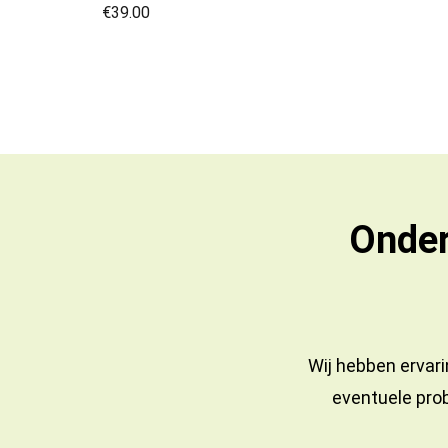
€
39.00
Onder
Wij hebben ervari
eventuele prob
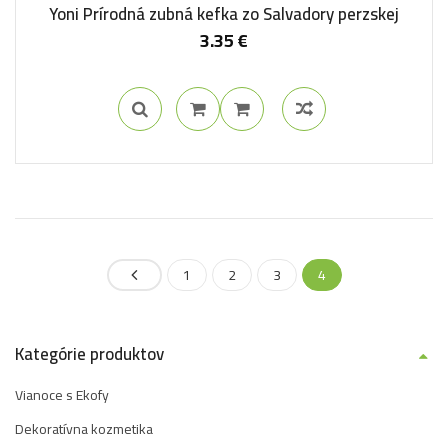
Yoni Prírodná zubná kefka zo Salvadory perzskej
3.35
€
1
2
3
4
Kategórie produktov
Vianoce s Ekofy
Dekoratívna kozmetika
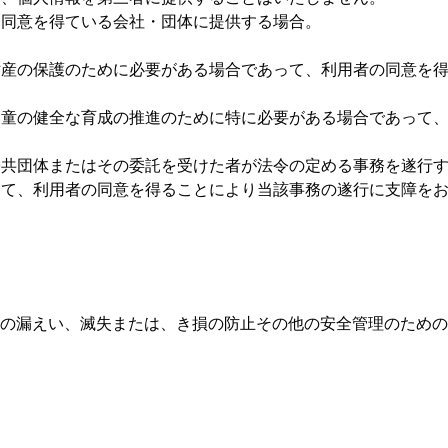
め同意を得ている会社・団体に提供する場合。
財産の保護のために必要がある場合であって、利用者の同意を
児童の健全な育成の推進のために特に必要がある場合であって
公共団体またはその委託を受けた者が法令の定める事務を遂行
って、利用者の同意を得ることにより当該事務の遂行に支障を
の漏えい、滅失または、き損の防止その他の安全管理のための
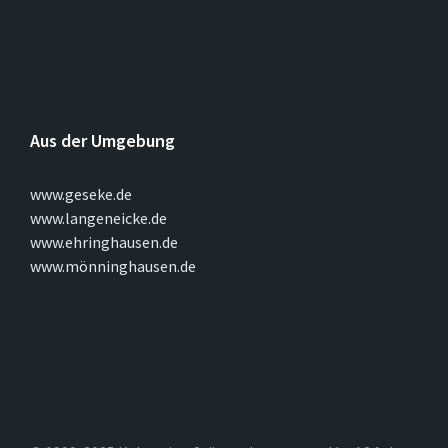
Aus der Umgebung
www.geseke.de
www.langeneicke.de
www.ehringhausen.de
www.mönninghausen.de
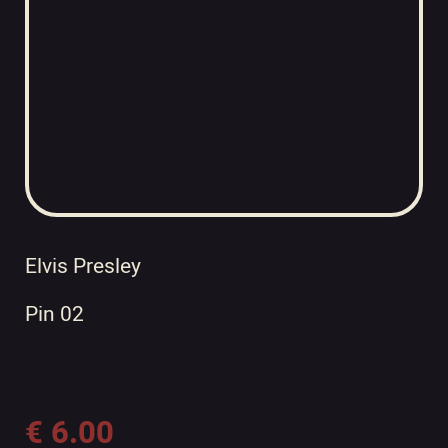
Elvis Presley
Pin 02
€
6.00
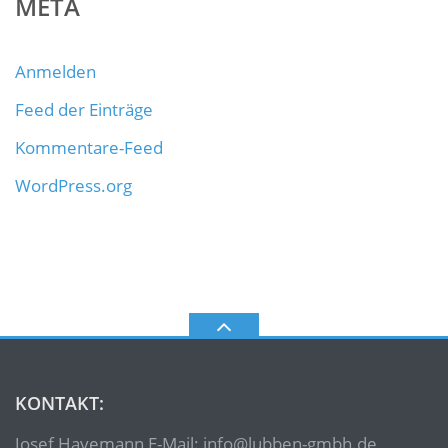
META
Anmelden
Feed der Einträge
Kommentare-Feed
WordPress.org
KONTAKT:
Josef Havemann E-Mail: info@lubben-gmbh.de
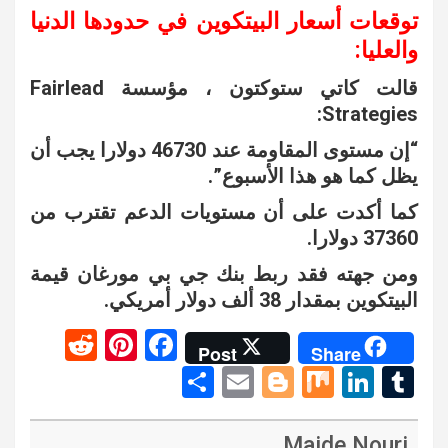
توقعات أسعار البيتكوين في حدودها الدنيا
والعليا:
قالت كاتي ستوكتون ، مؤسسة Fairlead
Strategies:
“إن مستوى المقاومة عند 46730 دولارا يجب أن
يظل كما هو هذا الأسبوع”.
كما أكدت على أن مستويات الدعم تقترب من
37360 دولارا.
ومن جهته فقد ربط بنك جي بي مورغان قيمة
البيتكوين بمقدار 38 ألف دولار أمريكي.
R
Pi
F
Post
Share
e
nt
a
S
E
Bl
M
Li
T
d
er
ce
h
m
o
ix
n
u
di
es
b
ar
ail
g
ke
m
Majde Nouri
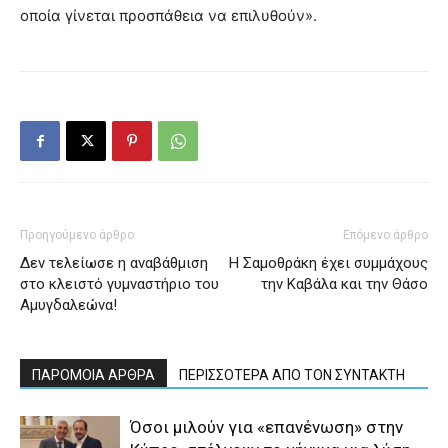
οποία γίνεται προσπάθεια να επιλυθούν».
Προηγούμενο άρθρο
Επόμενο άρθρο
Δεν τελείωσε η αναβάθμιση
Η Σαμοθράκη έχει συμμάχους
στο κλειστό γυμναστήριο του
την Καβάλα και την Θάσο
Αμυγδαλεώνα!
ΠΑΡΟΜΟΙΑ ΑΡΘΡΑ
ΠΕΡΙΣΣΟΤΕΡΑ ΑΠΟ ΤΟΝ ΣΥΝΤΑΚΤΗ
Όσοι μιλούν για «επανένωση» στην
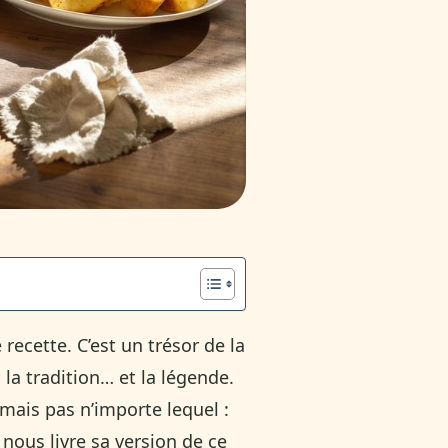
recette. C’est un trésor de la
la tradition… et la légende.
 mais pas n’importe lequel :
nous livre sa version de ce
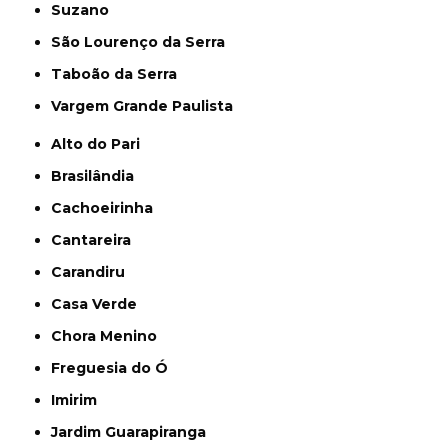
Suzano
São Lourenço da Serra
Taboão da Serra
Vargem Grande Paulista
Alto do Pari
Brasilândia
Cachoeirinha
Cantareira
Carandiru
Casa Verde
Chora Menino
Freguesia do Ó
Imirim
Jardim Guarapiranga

+ + + + + + +

» **TASK DIRECTIONS**: How many lines in the listing contain "البيتكوين"? Answer with the number alone.

» **PROBLEM SOLUTION**: 2